Some camping experiences, like a soggy campground, are just part of camping. Emergencies and accidents should not be considered routine camping.
First Aid kits are readily available at your local pet supply store, online pet supply vendors, or you can make your own. Be sure to check the kit contents regularly to make sure that nothing is out of stock or out of date. Know how to properly use each component in the First Aid kit, especially products like activated charcoal and syrup of ipecac. Used incorrectly, they can be dangerous. For a list of general things in a first aid kit, please check here.
Some local organizations of the American Red Cross and some veterinary offices also offer pet First Aid classes. A First Aid class is a wise investment; it could actually save your pet’s (or family member’s) life.

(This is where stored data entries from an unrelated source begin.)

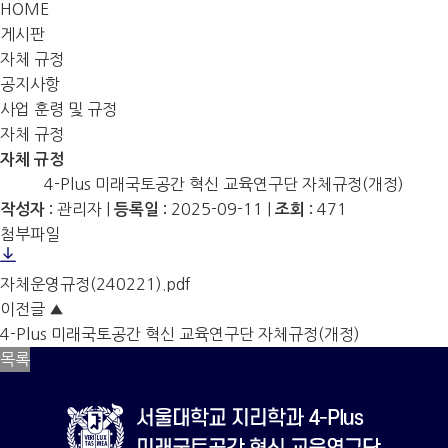
HOME
게시판
자체 규정
공지사항
사업 훈령 및 규정
자체 규정
자체 규정
4-Plus 미래국토공간 혁신 교육연구단 자체규정(개정)
관리자
|
2025-09-11
|
471
작성자 :
등록일 :
조회 :
첨부파일
자체운영규정(240221).pdf
이전글
▲
4-Plus 미래국토공간 혁신 교육연구단 자체규정(개정)
목록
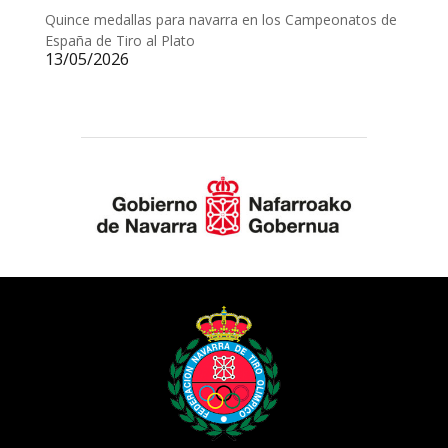
Quince medallas para navarra en los Campeonatos de
España de Tiro al Plato
13/05/2026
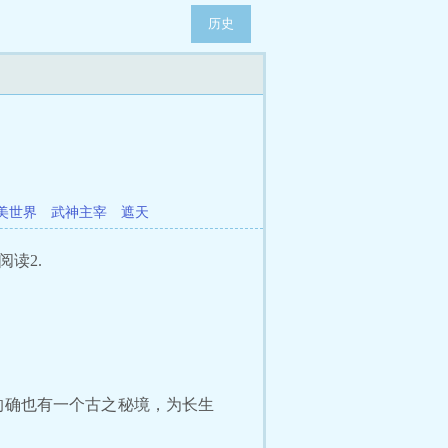
历史
美世界
武神主宰
遮天
阅读2.
的确也有一个古之秘境，为长生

Camping is often a good excuse to indulge a little – s’mores by the fire and all sorts of snacks and treats that you would not normally eat at home. This is OK for humans, but not for pets. Even in the best of circumstances – at home on a steady, well-tolerated diet – pets have sensitive digestive systems. Camping, with all of the activity, good food, and lack of routine can be very dangerous to pets. Ingestion of fatty foods can lead to pancreatitis, and picnic foods; such as corn-on-the-cob may be eaten cob and all, and then become lodged in the intestines. These foods can quickly turn into an emergency situation. And a First Aid kit won’t help in these cases either. Prevention of “dietary indiscretion” is a must while camping.
Exercise and Fitness
Just like humans, pets can become out-of-shape and overweight. A common misconception about dogs is that they are always in shape and are natural athletes and swimmers. This is not always the case. Sore muscles, stiff joints, difficulty swimming, and heat exhaustion happen to pets, too. Also, be aware of your pet’s activity levels and do not push your pet to swim, mountain bike, hike, etc., if they are not in excellent shape and used to the activity. Consider a pet life jacket if water activities are on your agenda. Dogs can tire easily while swimming if they are not used to it (much like their human companions).
Loud Noise Phobias – Is your pet afraid of fireworks, thunder, or gunshot? Most campgrounds require that pets be leashed anyway, but take special care to make sure your pet is safely leashed or crated if any of these loud noises are expected. A frightened animal can become a lost and injured animal very quickly!
Insect Bites and Encounters with Other Animals – Know the potential dangers of the area you will be camping in. Bears, ticks, cougars, bees, spiders, skunks and porcupines may be threats to you, your family, and your pets.